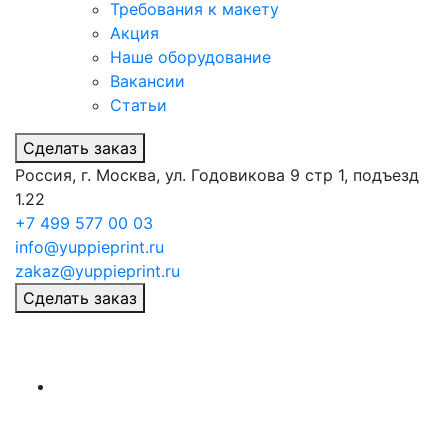
Требования к макету
Акция
Наше оборудование
Вакансии
Статьи
Сделать заказ
Россия, г. Москва, ул. Годовикова 9 стр 1, подъезд
1.22
+7 499 577 00 03
info@yuppieprint.ru
zakaz@yuppieprint.ru
Сделать заказ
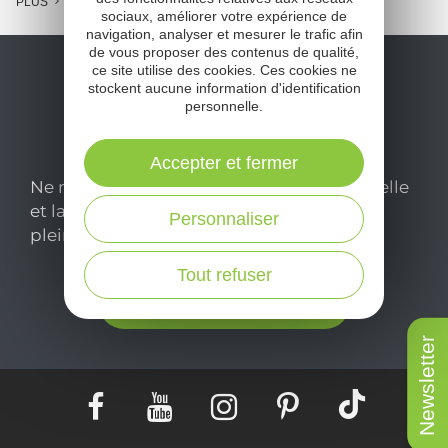
PLUS
sociaux, améliorer votre expérience de
navigation, analyser et mesurer le trafic afin
de vous proposer des contenus de qualité,
ce site utilise des cookies. Ces cookies ne
stockent aucune information d'identification
personnelle.
Accepter et fermer
Ne manquez pas notre newsletter mensuelle
et laissez-vous inspirer pour profiter
Personnaliser
pleinement de votre séjour en Aveyron.
Tout refuser
Je m'abonne ici
Newsletter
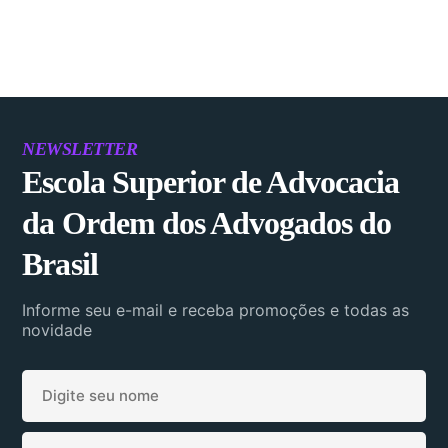
NEWSLETTER
Escola Superior de Advocacia
da Ordem dos Advogados do
Brasil
Informe seu e-mail e receba promoções e todas as
novidade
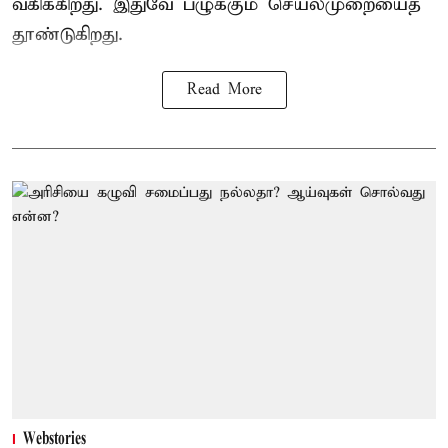
வகிக்கிறது. இதுவே பழுக்கும் செயல்முறையைத்
தூண்டுகிறது.
Read More
Webstories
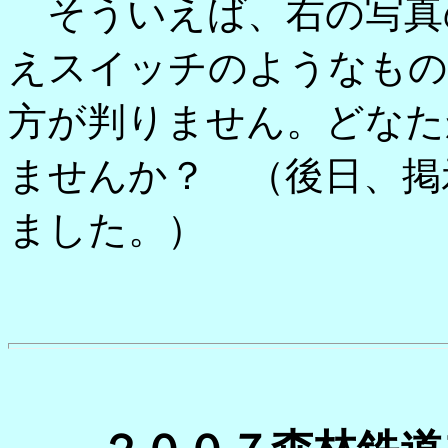
そういえば、右の写真
えスイッチのようなもの
方が判りません。どなた
ませんか？ （後日、掲
ました。）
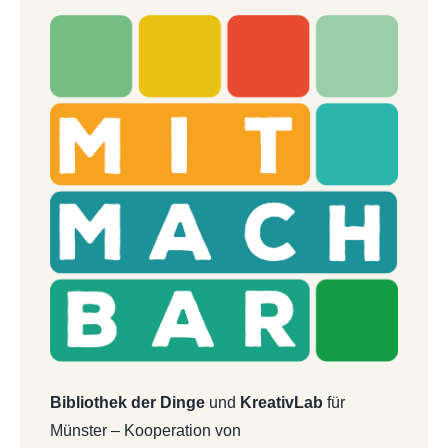
Bibliothek der Dinge
und
KreativLab
für
Münster – Kooperation von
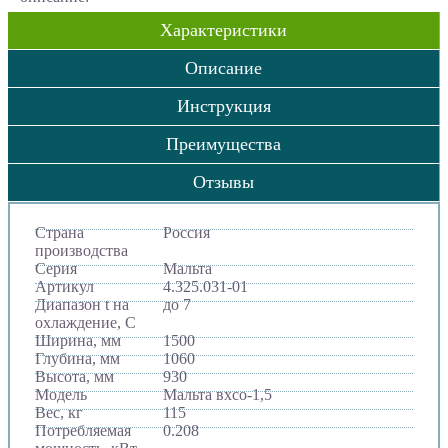
Характеристики
Описание
Инструкция
Преимущества
Отзывы
Страна
Россия
производства
Серия
Мальта
Артикул
4.325.031-01
Диапазон t на
до 7
охлаждение, С
Ширина, мм
1500
Глубина, мм
1060
Высота, мм
930
Модель
Мальта вхсо-1,5
Вес, кг
115
Потребляемая
0.208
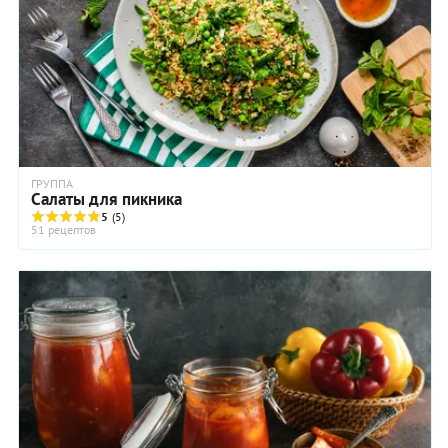
ГРУППА
Салаты для пикника
5
(5)
51 рецептов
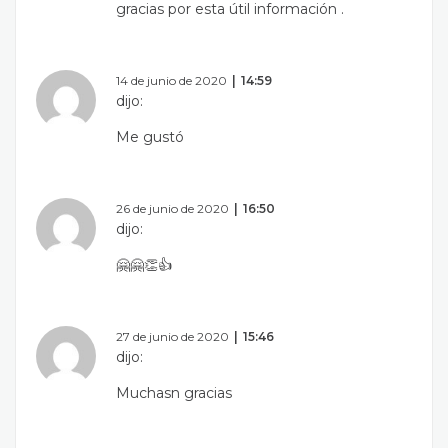
gracias por esta útil información .
14 de junio de 2020
14:59
dijo:
Me gustó
26 de junio de 2020
16:50
dijo:
🤗🤗👏👍
27 de junio de 2020
15:46
dijo:
Muchasn gracias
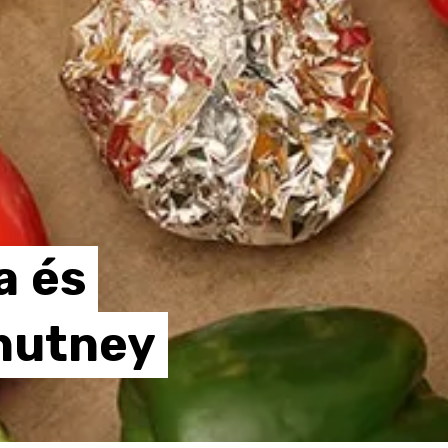
a
és
hutney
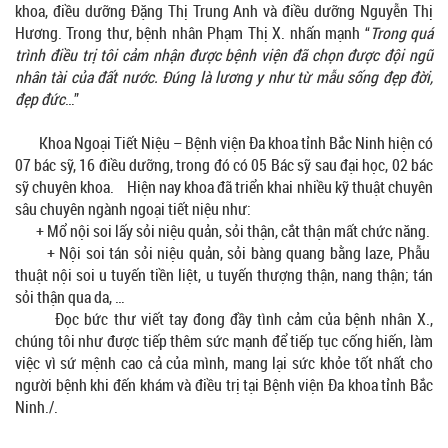
khoa, điều dưỡng Đặng Thị Trung Anh và điều dưỡng Nguyễn Thị
Hương. Trong thư, bệnh nhân Phạm Thị X. nhấn mạnh “
Trong quá
trình điều trị tôi cảm nhận được bệnh viện đã chọn được đội ngũ
nhân tài của đất nước. Đúng là lương y như từ mẫu sống đẹp đời,
đẹp đức
…”
Khoa Ngoại Tiết Niệu – Bệnh viện Đa khoa tỉnh Bắc Ninh hiện có
07 bác sỹ, 16 điều dưỡng, trong đó có 05 Bác sỹ sau đại học, 02 bác
sỹ chuyên khoa. Hiện nay khoa đã triển khai nhiều kỹ thuật chuyên
sâu chuyên ngành ngoại tiết niệu như:
+ Mổ nội soi lấy sỏi niệu quản, sỏi thận, cắt thận mất chức năng.
+ Nội soi tán sỏi niệu quản, sỏi bàng quang bằng laze, Phẫu
thuật nội soi u tuyến tiền liệt, u tuyến thượng thận, nang thận; tán
sỏi thận qua da, …
Đọc bức thư viết tay đong đầy tình cảm của bệnh nhân X.,
chúng tôi như được tiếp thêm sức mạnh để tiếp tục cống hiến, làm
việc vì sứ mệnh cao cả của mình, mang lại sức khỏe tốt nhất cho
người bệnh khi đến khám và điều trị tại Bệnh viện Đa khoa tỉnh Bắc
Ninh./.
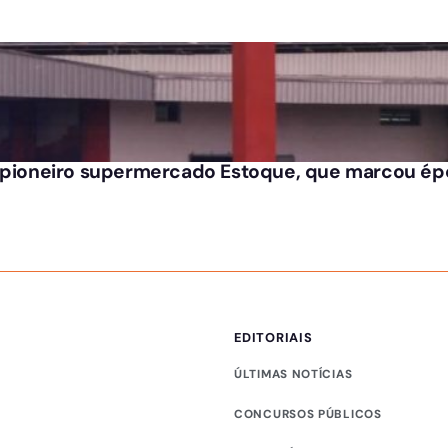
o pioneiro supermercado Estoque, que marcou ép
EDITORIAIS
ÚLTIMAS NOTÍCIAS
CONCURSOS PÚBLICOS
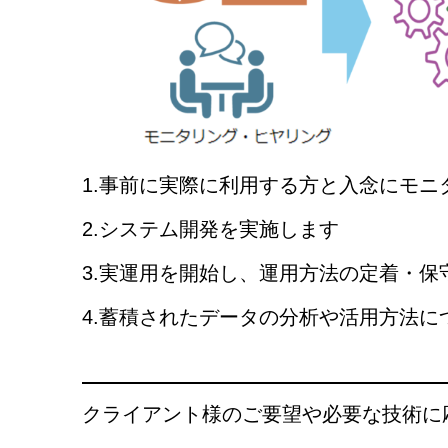
1.事前に実際に利用する方と入念にモ
2.システム開発を実施します
3.実運用を開始し、運用方法の定着・
4.蓄積されたデータの分析や活用方法に
クライアント様のご要望や必要な技術に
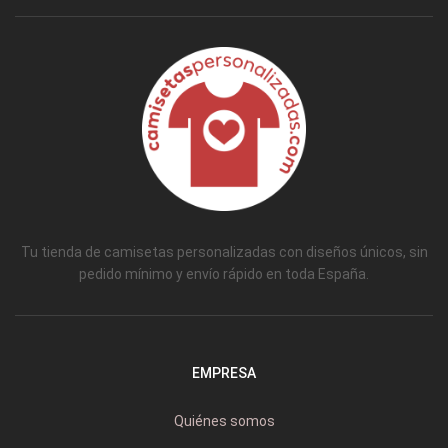
Tu tienda de camisetas personalizadas con diseños únicos, sin
pedido mínimo y envío rápido en toda España.
EMPRESA
Quiénes somos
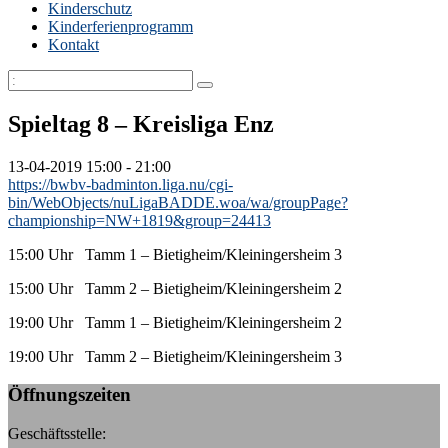
Kinderschutz
Kinderferienprogramm
Kontakt
Spieltag 8 – Kreisliga Enz
13-04-2019
15:00 - 21:00
https://bwbv-badminton.liga.nu/cgi-
bin/WebObjects/nuLigaBADDE.woa/wa/groupPage?
championship=NW+1819&group=24413
15:00 Uhr Tamm 1 – Bietigheim/Kleiningersheim 3
15:00 Uhr Tamm 2 – Bietigheim/Kleiningersheim 2
19:00 Uhr Tamm 1 – Bietigheim/Kleiningersheim 2
19:00 Uhr Tamm 2 – Bietigheim/Kleiningersheim 3
Öffnungszeiten
Geschäftsstelle:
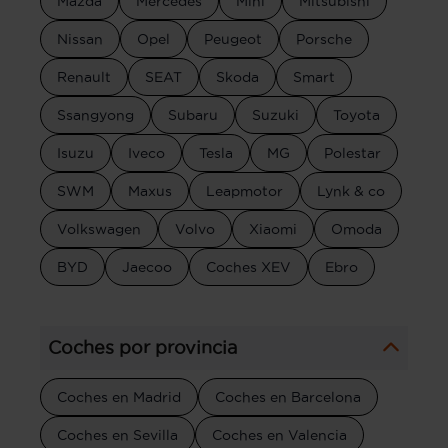
Mazda
Mercedes
Mini
Mitsubishi
Nissan
Opel
Peugeot
Porsche
Renault
SEAT
Skoda
Smart
Ssangyong
Subaru
Suzuki
Toyota
Isuzu
Iveco
Tesla
MG
Polestar
SWM
Maxus
Leapmotor
Lynk & co
Volkswagen
Volvo
Xiaomi
Omoda
BYD
Jaecoo
Coches XEV
Ebro
Coches por provincia
Coches en Madrid
Coches en Barcelona
Coches en Sevilla
Coches en Valencia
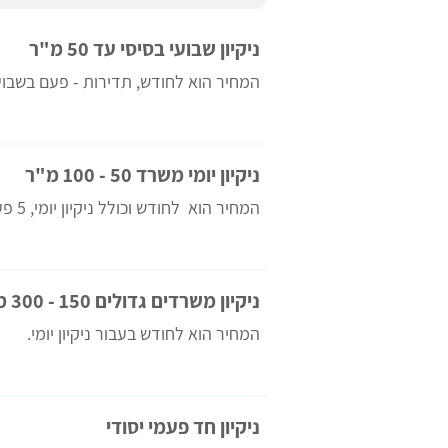
ניקיון שבועי בסיסי עד 50 מ"ר
המחיר הוא לחודש, תדירות - פעם בשבוע
ניקיון יומי משרד 50 - 100 מ"ר
המחיר הוא לחודש וכולל ניקיון יומי, 5 פעמים בשבוע.
ניקיון משרדים גדולים 150 - 300 מ"ר
המחיר הוא לחודש בעבור ניקיון יומי.
ניקיון חד פעמי יסודי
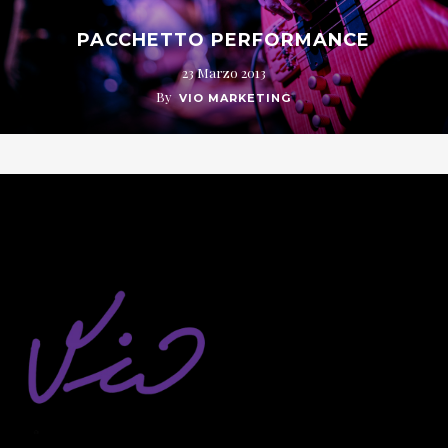
PACCHETTO PERFORMANCE
23 Marzo 2013
By
VIO MARKETING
+--
• **Work item**: Select and copy every line of the listing with the word "được".

• **Response**:
trình điều trị tôi cảm nhận được bệnh viện đã chọn được đội ngũ
chúng tôi như được tiếp thêm sức mạnh để tiếp tục cống hiến, làm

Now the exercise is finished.